[ i dont want to fall, i want a kiss ] #day7 #bucinktober #frenchkiss #taeten


“Sakit ya?”

“Jatuh dari surga maksudmu? Aku tahu aku semenarik itu tapi sekarang kalimat itu sudah basi, Lee Taeyong.” Ten menebak dengan rasa sungkan. Sekarang terlalu pagi untuk gombalan murah semacam itu, pikirnya.

“Bukan,” ujar Taeyong menepis tebakannya, “Sakit kan jatuh cinta padaku?”

“Aku tidak harus menjawabnya, ‘kan?”

“Tidak, sih, tapi aku ingin tahu.”

“Well, jatuh untuk hal apapun pasti sakit. Tapi aku tidak jatuh, kok.”

“Bohong.”

“Hanya tertarik. Aku masih bisa menahan tubuhku sehingga tidak jatuh.”

“Hahaha sejak kapan kau sedenial ini.”

“Kau ingin aku jatuh?”

“Ayo jatuh bersama.”

“Aku tidak suka rasa sakit.”

“Aku yang akan menanggung atas rasa sakit itu.”

“Kau membuatku tampak seperti pengecut.”

“Memang benar, ‘kan? Nyatanya kau tidak bisa terang-terangan mengekspresikan perasaanmu padaku?”

“Kau hanya terlalu percaya diri.”

“Oh ya?”

“Coba saja kalau kau merasa bisa membuatku terpesona pada—”

“Ten.”

Ten mendongak, menyorotkan kedua matanya ke dua mata yang sudah menatapnya dengan tajam dari arah seberang. Entah kenapa kata-katanya ia biarkan terpotong begitu saja oleh sahutan dari laki-laki itu. Ia menyadari ada suasana yang tidak beres di sini ketika ia amati ada pergerakan dari laki-laki di depannya yang semakin mendekatkan diri padanya, menenggak salivanya, kemudian melanjutkan perkataannya, “Boleh kupinjam bibirmu?”

Ten tak juga menjawab selama beberapa detik, dan Taeyong mengartikannya sebagai sebuah perizinan. bagai orang kehausan yang tenggelam dalam dahaga, Taeyong langsung melumat bibir laki-laki itu dengan mata terpejam, menaruh kedua tangannya pada masing-masing sisi lengan pemuda itu dan mengunci tubuhnya. Ten masih terbebelalak. Dia tau apa yang akan laki-laki itu lakukan padanya, tapi, hei, dia perlu waktu untuk mencerna maksud dari laki-laki itu dan memutuskan, tapi rupanya Taeyong sudah kehilangan kesabaran.

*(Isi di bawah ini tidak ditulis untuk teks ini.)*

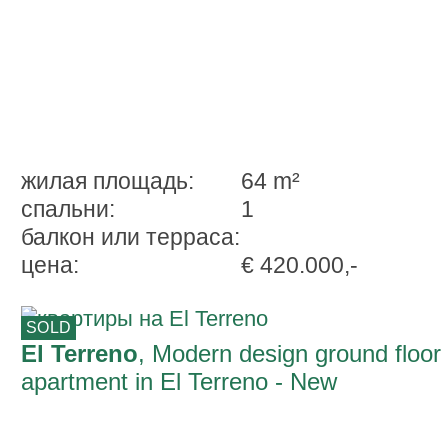
жилая площадь:
64 m²
спальни:
1
балкон или терраса:
ценa:
€ 420.000,-
SOLD
El Terreno
, Modern design ground floor
apartment in El Terreno - New
Construction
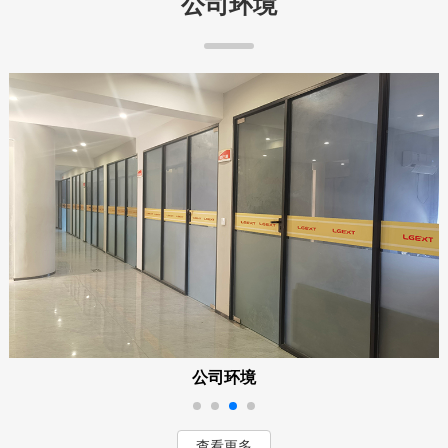
公司环境
公司环境
查看更多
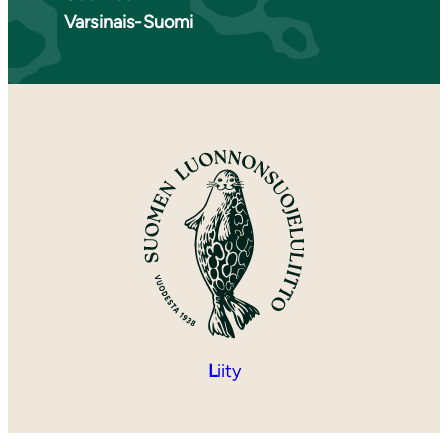
Varsinais-Suomi
L
iity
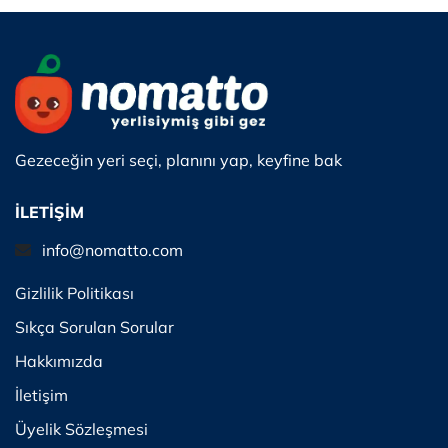
Gezeceğin yeri seçi, planını yap, keyfine bak
İLETİŞİM
info@nomatto.com
Gizlilik Politikası
Sıkça Sorulan Sorular
Hakkımızda
İletişim
Üyelik Sözleşmesi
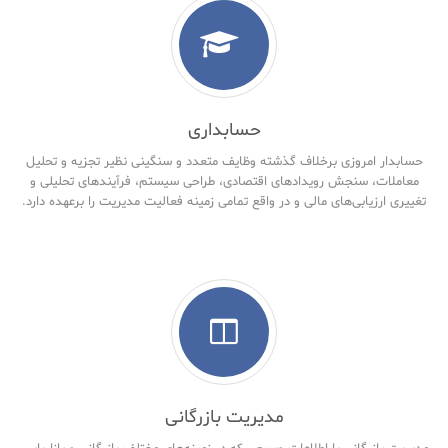
حسابداری
حسابدار امروزی برخلاف گذشته وظایف متعدد و سنگینی نظیر تجزیه و تحلیل
معاملات، سنجش رویدادهای اقتصادی، طراحی سیستم، فرآیندهای تحلیلی و
تغییری ارزیابی‌های مالی و در واقع تمامی زمینه فعالیت مدیریت را برعهده دارد.
مدیریت بازرگانی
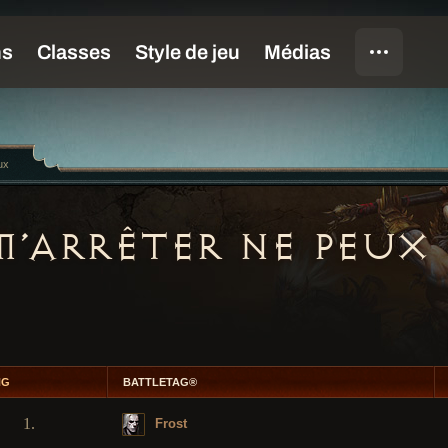
ux
M’ARRÊTER NE PEUX
NG
BATTLETAG®
1.
Frost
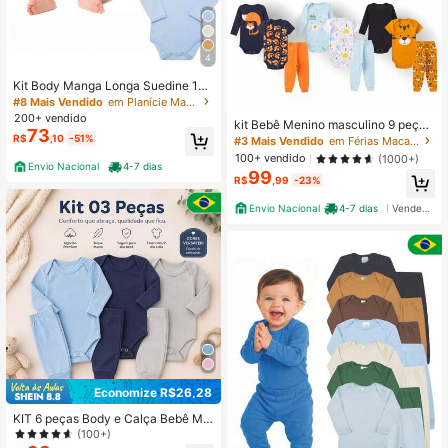
4
Kit Body Manga Longa Suedine 10
0% Algodão, Cores Sortidas de Men
#8 Mais Vendido
em Planície Macacões para bebês meninos
ino
200+ vendido
kit Bebê Menino masculino 9 peças
73
body manga longa curta e mijão
R$
,10
-51%
#3 Mais Vendido
em Férias Macacões para recém-nascidos
100+ vendido
(1000+)
Envio Nacional
4-7 dias
99
R$
,99
-23%
Envio Nacional
4-7 dias
Vendedor Indicado
Economize R$26,28
KIT 6 peças Body e Calça Bebê Me
nino/Menina
(100+)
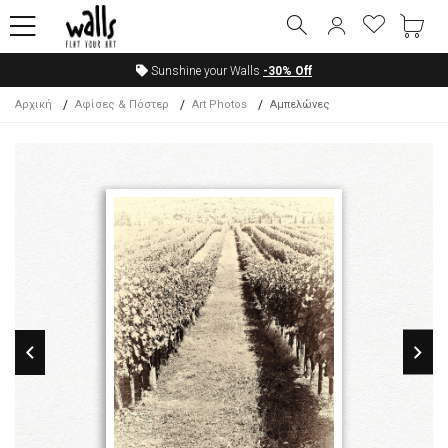
Sunshine your Walls
-30%
Off
Αρχική
Αφίσες & Πόστερ
Art Photos
Αμπελώνες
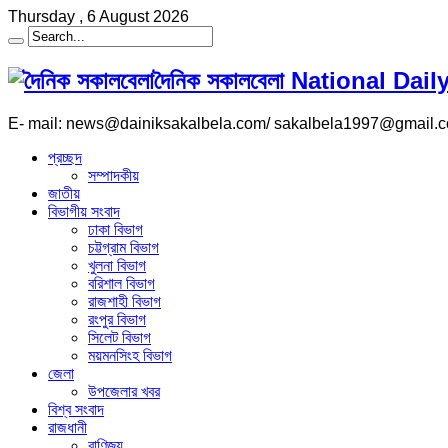
Thursday , 6 August 2026
দৈনিক সকালবেলা National Da
E- mail: news@dainiksakalbela.com/ sakalbela1997@gmail.
প্রচ্ছদ
সম্পাদকীয়
জাতীয়
বিভাগীয় সংবাদ
ঢাকা বিভাগ
চট্টগ্রাম বিভাগ
খুলনা বিভাগ
বরিশাল বিভাগ
রাজশাহী বিভাগ
রংপুর বিভাগ
সিলেট বিভাগ
ময়মনসিংহ বিভাগ
জেলা
উপজেলার খবর
বিশ্ব সংবাদ
রাজধানী
বাণিজ্য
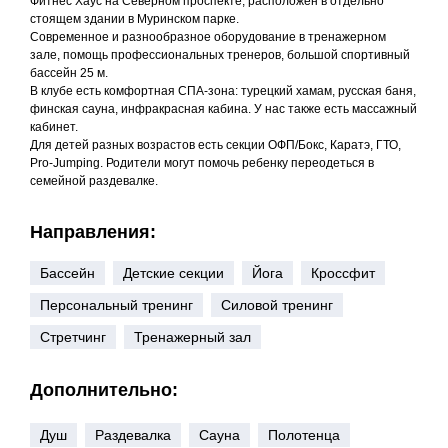
Фитнес Хаус на Северном проспекте, расположен в отдельно
стоящем здании в Муринском парке.
Современное и разнообразное оборудование в тренажерном
зале, помощь профессиональных тренеров, большой спортивный
бассейн 25 м.
В клубе есть комфортная СПА-зона: турецкий хамам, русская баня,
финская сауна, инфракрасная кабина. У нас также есть массажный
кабинет.
Для детей разных возрастов есть секции ОФП/Бокс, Каратэ, ГТО,
Pro-Jumping. Родители могут помочь ребенку переодеться в
семейной раздевалке.
Направления:
Бассейн
Детские секции
Йога
Кроссфит
Персональный тренинг
Силовой тренинг
Стретчинг
Тренажерный зал
Дополнительно:
Душ
Раздевалка
Сауна
Полотенца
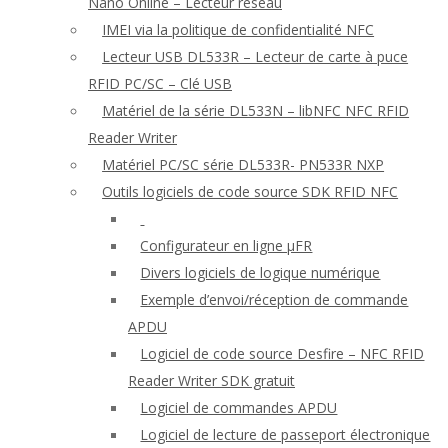
Nano Online – Lecteur réseau
IMEI via la politique de confidentialité NFC
Lecteur USB DL533R – Lecteur de carte à puce
RFID PC/SC – Clé USB
Matériel de la série DL533N – libNFC NFC RFID
Reader Writer
Matériel PC/SC série DL533R- PN533R NXP
Outils logiciels de code source SDK RFID NFC
Configurateur en ligne μFR
Divers logiciels de logique numérique
Exemple d’envoi/réception de commande
APDU
Logiciel de code source Desfire – NFC RFID
Reader Writer SDK gratuit
Logiciel de commandes APDU
Logiciel de lecture de passeport électronique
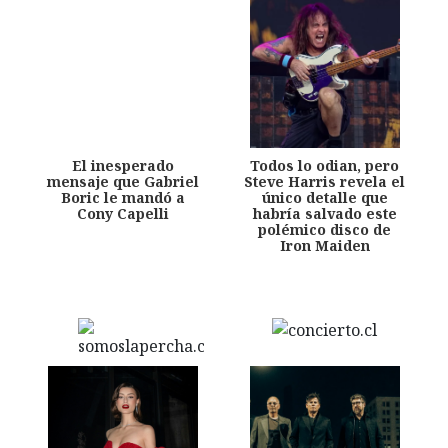
El inesperado
Todos lo odian, pero
mensaje que Gabriel
Steve Harris revela el
Boric le mandó a
único detalle que
Cony Capelli
habría salvado este
polémico disco de
Iron Maiden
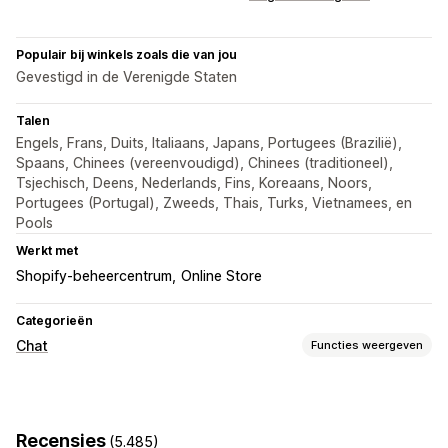
Populair bij winkels zoals die van jou
Gevestigd in de Verenigde Staten
Talen
Engels, Frans, Duits, Italiaans, Japans, Portugees (Brazilië),
Spaans, Chinees (vereenvoudigd), Chinees (traditioneel),
Tsjechisch, Deens, Nederlands, Fins, Koreaans, Noors,
Portugees (Portugal), Zweeds, Thais, Turks, Vietnamees, en
Pools
Werkt met
Shopify-beheercentrum
Online Store
Categorieën
Chat
Functies weergeven
Berichten versturen in real time
AI-chatbots
Live chat
E-mailchat
Bestanden uploaden
Recensies
(5.485)
Meerdere talen
Pushmeldingen
Klantinzichten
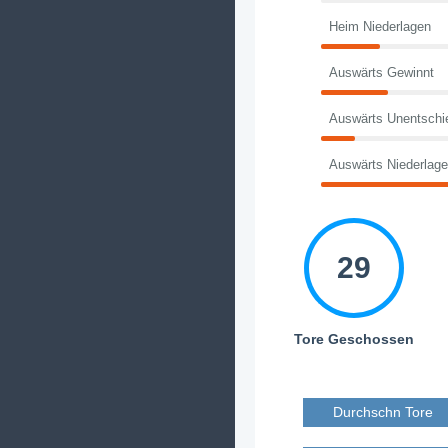
Heim Niederlagen
Auswärts Gewinnt
Auswärts Unentschi
Auswärts Niederlag
29
Tore Geschossen
Durchschn Tore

Dan Ten sebenarnya tidak keberatan.

Perlahan tapi pasti, tekanan pada bibirnya melemas. Taeyong membuka matanya, pelan-pelan ia lepas tautan itu. Jarak di antara mereka hanya sekitar satu ruas jari telunjuk. Sorot mata taeyong tampak mengintimidasi sosok di hadapannya, dan memang benar, laki-laki di hadapannya itu terbuai kekuatan hipnotis dari mata ajaibnya itu. Dan entah energi magnetik dari mana—persetan dengan itu—membuat Ten memajukan kepalanya untuk menguatkan tautan mereka kembali. Ten mengembalikan keadaan, dia ingin lebih. Taeyong pun menyambut kedatangannya kembali dengan lumatan lembutnya.

Ciuman Taeyong merupakan adiksi barunya; Ten menyukainya. Sekarang, siapa yang kausebut terlalu percaya diri, Chittapon?